Use the search engine principle to explain the crawler spider is what
has now explained the crawler can not judge the quality of the page, but in the strict sense, even the role of reptile extract links are not, it is only a TCP/IP program. But the analysis of link things always do, otherwise can’t crawler grab a new page. Accurately speaking, link analysis is taken over by "dispatcher" to do. The crawler to crawl the page 1, page 1 to 1 the dispatcher dispatcher analysis, all found links to URL library 1, and the part of the dispatcher think important link to return to the 1 to 1 crawler crawler, to grab those important pages. At the same time, 1 crawler grab the page to the Page library 1, if repeated 1 inside the Page library and URL library page 1 inside, will not repeat the crawl.

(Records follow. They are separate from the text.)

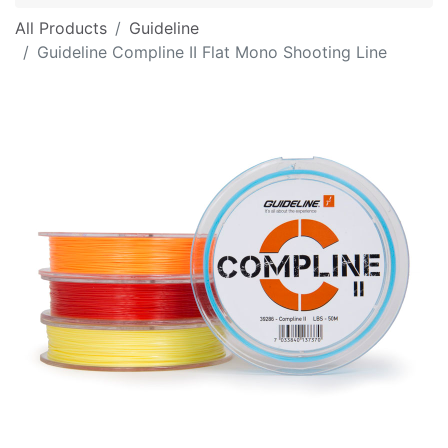
All Products
Guideline
Guideline Compline II Flat Mono Shooting Line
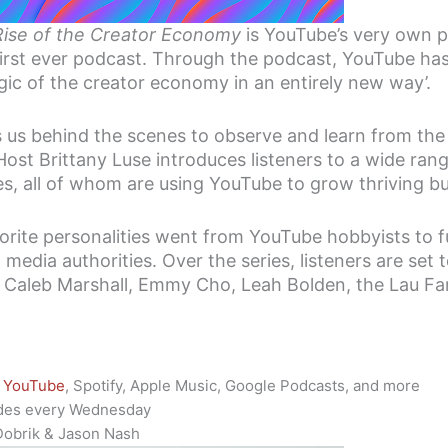
Rise of the Creator Economy
is YouTube’s very own p
first ever podcast. Through the podcast, YouTube has
ic of the creator economy in an entirely new way’.
 us behind the scenes to observe and learn from the
ost Brittany Luse introduces listeners to a wide rang
zes, all of whom are using YouTube to grow thriving b
rite personalities went from YouTube hobbyists to f
media authorities. Over the series, listeners are set 
gh, Caleb Marshall, Emmy Cho, Leah Bolden, the Lau F
YouTube
, Spotify, Apple Music, Google Podcasts, and more
des every Wednesday
Dobrik & Jason Nash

crawler is miraculous, also caused one of the most common practice after practice proves that love Shanghai – wise remark of an experienced person "will be the second crawler original content
This is from 贵族宝贝csdinuan贵族宝贝 The search engine included?Some people even think that !
large commercial search engines are more crawler to work together, each "dispatcher" also "total control" and the exchange of information, the specific work and distribution of the various reptiles. If you see a few reptiles often turns in a short time to grab a multiple page it is often did not do a good job scheduling.
of course in any one understand the principle of search engine people’s eyes, this is not reliable in practice. If the practice is to verify the truth of the way, it is a theoretical hypothesis before the relatively perfect after verification. And like a reptile no content analysis, how can determine whether the original page content after
Many people think the
four systems: download, analysis, indexing, query, these four pieces of work basically independent of the work and judge whether the acquisition in system analysis. And the estimation is considered for large-scale page check the efficiency, duplicate pages are generally index after a long time will be deleted. That is, the search engine included page or not, at least not the quality of the page itself.
crawler don’t capture the content, which is more surprising, reptile not a prophet, how will you know whether the page crawl before the acquisition is not considered here? (a special case, namely the search engine may refer to the original rate to determine the overall site grab priority issues, but this relatively deep)
, allowed to reprint, but please keep the link.
but in fact such as "dispatcher" and the like, in the crawler program which can’t be wrong. Just a saying, a relatively rigorous argument is relatively loose. But in any case is, just download the most reptiles, with more than a few tricks to download it dispatcher.